------ Data to process ------

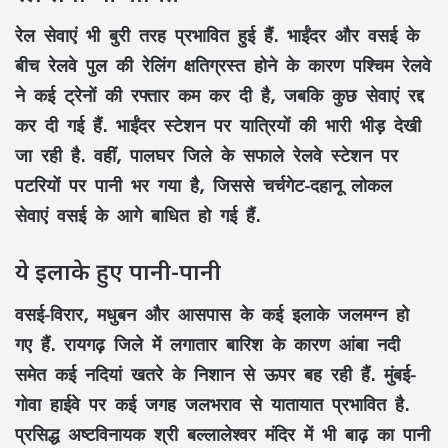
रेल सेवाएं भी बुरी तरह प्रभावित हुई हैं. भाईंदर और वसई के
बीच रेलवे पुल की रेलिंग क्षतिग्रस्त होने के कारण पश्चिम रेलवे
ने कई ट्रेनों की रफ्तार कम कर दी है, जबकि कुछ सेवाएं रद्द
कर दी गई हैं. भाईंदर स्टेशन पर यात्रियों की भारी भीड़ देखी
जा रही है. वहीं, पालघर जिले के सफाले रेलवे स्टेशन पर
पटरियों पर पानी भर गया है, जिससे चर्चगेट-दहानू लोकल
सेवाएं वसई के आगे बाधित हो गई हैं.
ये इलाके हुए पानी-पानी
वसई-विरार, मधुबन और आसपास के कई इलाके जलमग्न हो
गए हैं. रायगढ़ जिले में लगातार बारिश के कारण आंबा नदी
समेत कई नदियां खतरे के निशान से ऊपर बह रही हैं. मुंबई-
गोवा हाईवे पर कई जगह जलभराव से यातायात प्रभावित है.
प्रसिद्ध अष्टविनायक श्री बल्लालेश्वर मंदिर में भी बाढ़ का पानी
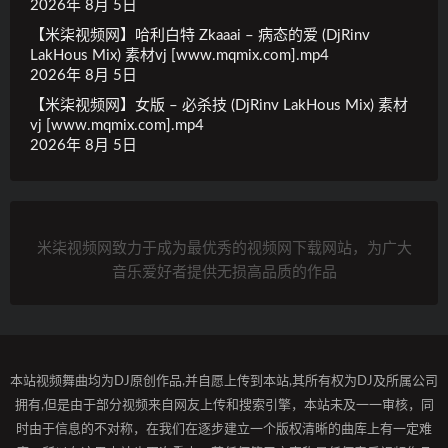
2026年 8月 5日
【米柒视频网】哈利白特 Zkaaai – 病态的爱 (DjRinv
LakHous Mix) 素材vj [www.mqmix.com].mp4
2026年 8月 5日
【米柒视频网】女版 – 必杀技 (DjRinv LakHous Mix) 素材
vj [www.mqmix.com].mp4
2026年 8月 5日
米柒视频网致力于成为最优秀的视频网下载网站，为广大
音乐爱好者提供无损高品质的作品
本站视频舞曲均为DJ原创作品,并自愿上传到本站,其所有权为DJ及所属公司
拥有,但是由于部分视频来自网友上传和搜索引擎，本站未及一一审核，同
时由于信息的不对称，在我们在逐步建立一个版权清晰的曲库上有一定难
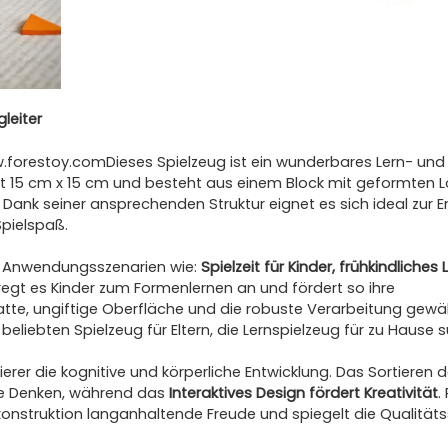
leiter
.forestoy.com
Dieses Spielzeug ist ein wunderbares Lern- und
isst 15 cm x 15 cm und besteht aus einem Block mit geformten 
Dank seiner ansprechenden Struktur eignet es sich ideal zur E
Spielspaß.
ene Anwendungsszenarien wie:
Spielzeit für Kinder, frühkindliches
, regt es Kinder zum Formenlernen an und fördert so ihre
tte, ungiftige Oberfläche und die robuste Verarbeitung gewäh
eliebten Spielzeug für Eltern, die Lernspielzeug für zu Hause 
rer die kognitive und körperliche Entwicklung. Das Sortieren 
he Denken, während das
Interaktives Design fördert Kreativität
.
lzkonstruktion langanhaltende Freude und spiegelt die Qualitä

------
------ Data to process ------

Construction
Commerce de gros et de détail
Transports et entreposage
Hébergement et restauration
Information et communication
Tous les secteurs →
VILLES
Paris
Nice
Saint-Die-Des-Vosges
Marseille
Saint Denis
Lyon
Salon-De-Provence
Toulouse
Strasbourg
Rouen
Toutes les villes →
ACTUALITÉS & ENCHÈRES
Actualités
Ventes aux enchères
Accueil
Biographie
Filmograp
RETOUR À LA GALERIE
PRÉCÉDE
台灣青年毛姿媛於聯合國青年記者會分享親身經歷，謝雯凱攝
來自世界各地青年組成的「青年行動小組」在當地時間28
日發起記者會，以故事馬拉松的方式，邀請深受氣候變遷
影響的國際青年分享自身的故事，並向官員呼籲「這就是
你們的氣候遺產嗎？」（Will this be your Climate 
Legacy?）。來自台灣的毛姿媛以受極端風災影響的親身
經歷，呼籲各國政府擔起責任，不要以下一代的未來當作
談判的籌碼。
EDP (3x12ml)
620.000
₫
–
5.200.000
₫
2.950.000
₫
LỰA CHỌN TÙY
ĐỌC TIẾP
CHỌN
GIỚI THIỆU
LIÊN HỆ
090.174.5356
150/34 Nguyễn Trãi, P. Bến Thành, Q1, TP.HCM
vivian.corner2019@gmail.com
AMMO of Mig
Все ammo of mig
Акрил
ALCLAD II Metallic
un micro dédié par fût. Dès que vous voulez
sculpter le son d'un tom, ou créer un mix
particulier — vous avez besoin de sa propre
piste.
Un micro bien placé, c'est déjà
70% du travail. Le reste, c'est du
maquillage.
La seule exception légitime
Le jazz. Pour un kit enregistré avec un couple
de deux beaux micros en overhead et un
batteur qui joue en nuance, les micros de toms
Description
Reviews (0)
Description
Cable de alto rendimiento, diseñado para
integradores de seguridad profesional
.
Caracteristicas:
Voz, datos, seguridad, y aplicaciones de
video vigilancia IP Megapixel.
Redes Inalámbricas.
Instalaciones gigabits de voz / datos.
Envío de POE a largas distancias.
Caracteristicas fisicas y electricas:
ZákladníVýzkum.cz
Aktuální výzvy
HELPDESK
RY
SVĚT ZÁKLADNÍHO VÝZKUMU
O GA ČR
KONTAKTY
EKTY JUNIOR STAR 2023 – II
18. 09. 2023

------
------ Data to process ------

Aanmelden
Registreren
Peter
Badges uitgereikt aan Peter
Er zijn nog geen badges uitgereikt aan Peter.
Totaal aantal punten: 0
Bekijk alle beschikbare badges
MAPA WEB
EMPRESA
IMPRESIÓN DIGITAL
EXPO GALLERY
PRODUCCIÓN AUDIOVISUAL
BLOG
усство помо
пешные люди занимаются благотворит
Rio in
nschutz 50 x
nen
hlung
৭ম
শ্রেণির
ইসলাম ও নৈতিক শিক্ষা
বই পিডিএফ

------

### What needs to be done
Please tally the lines above that contain "Caracteristicas" and report nothing but the total.

### Your solution
2